In Ukraine, they recall the six-year-old events. Then, in the centre of Kiev, armed clashes between protesters and security forces began. The confrontation escalated into riots, which led to human casualties. One of the consequences of those events was the armed conflict in Donbass. It is still not possible to settle the conflict. The issue of the exchange of prisoners remains acute. Those released from Ukrainian prisons do not always manage to return to a normal life.
A dorm room, a small pension and an almost hopeless dream to return home. Elena Petruk from Kharkov now lives in Donetsk. In Ukraine, she is under criminal prosecution for political reasons. For five years, the woman has not seen her relatives and friends.
Elena Petruk: “If I decide to return to Kharkov, they will put me in jail. I won’t pass the first checkpoint; they will arrest me immediately.”
In 2014, after a coup in Kiev, unrest spread on several Ukrainian cities at once. Thousands of people took to the streets of Kharkov. Elena Petruk was among the activists who spoke out in defence of the Russian-speaking population. In April 2015, the woman was detained by the SBU.
Elena Petruk: “They hit me right in the face, put a bag on my head, handcuffed and put me on the ground, where I laid for about 15 minutes.”
She was immediately offered to give false testimonies against one of the protesters. Elena Petruk: “I did not want to sign it, they were beating me for a long time there. “I’ve spent eight months in the basement of the SBU, where I experienced tortures; my leg was shot and my fingers were broken.” Elena has spent almost 3 years behind bars. All this time negotiations were going on between Kiev and the Republics. As a result, people detained in Ukraine for political reasons were transferred to the DPR as part of an exchange of prisoners.
In December 2017, buses with prisoners came to the territory of the Donetsk People’s Republic. Elena Petruk was in one of them. She was getting closer to freedom though farther from home. The euphoria of the first large-scale exchange was soon darkened as many realised: Ukraine still considers them criminals.

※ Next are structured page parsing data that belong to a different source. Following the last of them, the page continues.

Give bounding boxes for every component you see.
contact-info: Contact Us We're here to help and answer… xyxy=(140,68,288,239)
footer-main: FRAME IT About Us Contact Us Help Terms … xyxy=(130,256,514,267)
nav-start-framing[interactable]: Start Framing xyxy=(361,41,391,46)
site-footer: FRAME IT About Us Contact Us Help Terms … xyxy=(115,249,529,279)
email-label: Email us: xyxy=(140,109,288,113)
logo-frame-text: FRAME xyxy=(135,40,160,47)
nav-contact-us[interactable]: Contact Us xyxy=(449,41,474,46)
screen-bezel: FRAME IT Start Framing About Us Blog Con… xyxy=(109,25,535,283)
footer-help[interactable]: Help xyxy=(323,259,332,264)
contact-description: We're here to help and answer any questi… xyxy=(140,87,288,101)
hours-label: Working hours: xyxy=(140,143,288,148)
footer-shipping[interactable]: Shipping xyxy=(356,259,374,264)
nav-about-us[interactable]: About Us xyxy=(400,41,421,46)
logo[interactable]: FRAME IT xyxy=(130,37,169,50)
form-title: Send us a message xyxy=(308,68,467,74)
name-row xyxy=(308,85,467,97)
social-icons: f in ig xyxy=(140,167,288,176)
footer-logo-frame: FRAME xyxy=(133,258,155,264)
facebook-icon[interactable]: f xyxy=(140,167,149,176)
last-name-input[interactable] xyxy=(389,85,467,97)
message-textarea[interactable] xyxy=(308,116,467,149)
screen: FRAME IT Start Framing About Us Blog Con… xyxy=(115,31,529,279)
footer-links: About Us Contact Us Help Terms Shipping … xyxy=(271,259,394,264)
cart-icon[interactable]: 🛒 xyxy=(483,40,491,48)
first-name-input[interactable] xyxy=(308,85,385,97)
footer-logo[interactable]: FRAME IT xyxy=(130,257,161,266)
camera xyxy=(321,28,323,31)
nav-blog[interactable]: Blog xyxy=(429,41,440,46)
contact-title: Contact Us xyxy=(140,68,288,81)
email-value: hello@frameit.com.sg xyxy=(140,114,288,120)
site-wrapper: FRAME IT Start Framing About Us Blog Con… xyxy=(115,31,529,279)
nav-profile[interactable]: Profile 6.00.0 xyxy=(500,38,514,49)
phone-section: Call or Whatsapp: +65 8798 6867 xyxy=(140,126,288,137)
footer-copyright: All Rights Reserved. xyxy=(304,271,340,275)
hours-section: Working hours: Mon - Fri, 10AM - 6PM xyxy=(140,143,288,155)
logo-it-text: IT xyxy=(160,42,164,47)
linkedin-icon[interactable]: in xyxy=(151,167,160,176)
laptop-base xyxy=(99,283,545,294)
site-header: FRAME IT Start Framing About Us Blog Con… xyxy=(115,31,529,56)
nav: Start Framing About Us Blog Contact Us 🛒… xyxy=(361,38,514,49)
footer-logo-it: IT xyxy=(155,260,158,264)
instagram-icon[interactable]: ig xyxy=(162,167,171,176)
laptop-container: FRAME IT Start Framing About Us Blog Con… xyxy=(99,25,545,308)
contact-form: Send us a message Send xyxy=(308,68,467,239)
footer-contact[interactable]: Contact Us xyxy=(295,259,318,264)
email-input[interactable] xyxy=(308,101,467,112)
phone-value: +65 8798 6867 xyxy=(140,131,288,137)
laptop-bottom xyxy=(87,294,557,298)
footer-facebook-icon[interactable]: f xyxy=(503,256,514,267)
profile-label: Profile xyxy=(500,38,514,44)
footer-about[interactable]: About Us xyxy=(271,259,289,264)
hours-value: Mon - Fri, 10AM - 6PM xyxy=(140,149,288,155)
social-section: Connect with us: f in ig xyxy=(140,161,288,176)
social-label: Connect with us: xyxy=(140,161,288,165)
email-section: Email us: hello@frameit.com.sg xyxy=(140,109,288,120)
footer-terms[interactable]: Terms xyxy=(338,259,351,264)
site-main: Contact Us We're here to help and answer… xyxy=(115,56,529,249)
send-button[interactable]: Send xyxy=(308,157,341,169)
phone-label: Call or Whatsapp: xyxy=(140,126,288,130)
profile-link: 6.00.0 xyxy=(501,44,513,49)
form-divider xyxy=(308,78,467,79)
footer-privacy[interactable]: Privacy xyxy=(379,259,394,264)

Daria Morozova, the Human Rights Ombudsman in the Donetsk People’s Republic: “People do not have the right to leave the territory of the DPR, because they are wanted, they cannot travel to the EU countries, because the names of some of them are in the Interpol list. According to the Minsk agreements, people should be absolutely clear of charges, that is, they should be free.”
Her bill of indictment contains hundreds of pages. It does not say a word about how in 2014 Elena and her comrades evacuated people to Kharkov from the battle zone and collected humanitarian aid for the Donbass.
Elena Petruk: “We evacuated pregnant women, mothers with children, the elderly and disabled people. They just make me a terrorist here, saying that I have organised seven explosions in Kharkov, seven terrorist attacks, and I am a malicious terrorist.”
It might be even more difficult to close fabricated criminal cases than agree on an exchange of prisoners.